What can readers expect from your book?
My book chronicles moving from the educational perspective of a child/student to a parent to a principal. My educational career began in the public school system and there were a lot of challenges being in that type of environment, in a punitive, corporal punishment environment. I tell everyone that the first real stand-out moment in my life was taking religious classes – non-Jewish, Christian subjects – and getting the strap in Grade 1, and now I look back at the humour of it.
How did anti-Semitic incidents when you were a child affect your Jewish identity?
My family immigrated from South Africa to Calgary when I was seven. I went to Talmud Torah from Grade 3 until Grade 6.
The school, which had a very progressive board, tried to create an opportunity for multicultural connection, so our school joined a large public school at an outdoor camp and I write about some pretty significant anti-Semitic episodes that happened at that camp. I write about that as a student who experienced it and for the first time really had an awakening of what it meant to challenge my own Jewishness through that experience.

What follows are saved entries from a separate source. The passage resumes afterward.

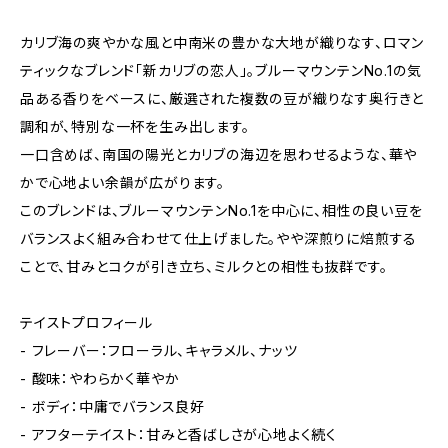
カリブ海の爽やかな風と中南米の豊かな大地が織りなす、ロマン
ティックなブレンド「新カリブの恋人」。ブルーマウンテンNo.1の気
品ある香りをベースに、厳選された複数の豆が織りなす奥行きと
調和が、特別な一杯を生み出します。
一口含めば、南国の陽光とカリブの海辺を思わせるような、華や
かで心地よい余韻が広がります。
このブレンドは、ブルーマウンテンNo.1を中心に、相性の良い豆を
バランスよく組み合わせて仕上げました。やや深煎りに焙煎する
ことで、甘みとコクが引き立ち、ミルクとの相性も抜群です。
テイストプロフィール
- フレーバー：フローラル、キャラメル、ナッツ
- 酸味：やわらかく華やか
- ボディ：中庸でバランス良好
- アフターテイスト：甘みと香ばしさが心地よく続く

It was the spark for me starting to really question and understand what my role was going to be as I was growing up as a young, Jewish Canadian but also as an immigrant. From there, after Grade 6, I ended up going into the international baccalaureate French immersion program at a public school.
Fast-forwarding, going into high school, I was in Western Canada High School, which at the time was the largest public high school in Canada. I started to recognize a little bit more of my own observance and how I wanted to be growing up a little bit more Jewishly, what it meant to be wearing a yarmulke in a high school in Grade 11 and Grade 12, and being on the football team. There were more than 1,000 kids in the school, and less than a 100 Jewish kids in that school, so how was I going to still maintain a connection with my friends, and at the same time, grow Jewishly?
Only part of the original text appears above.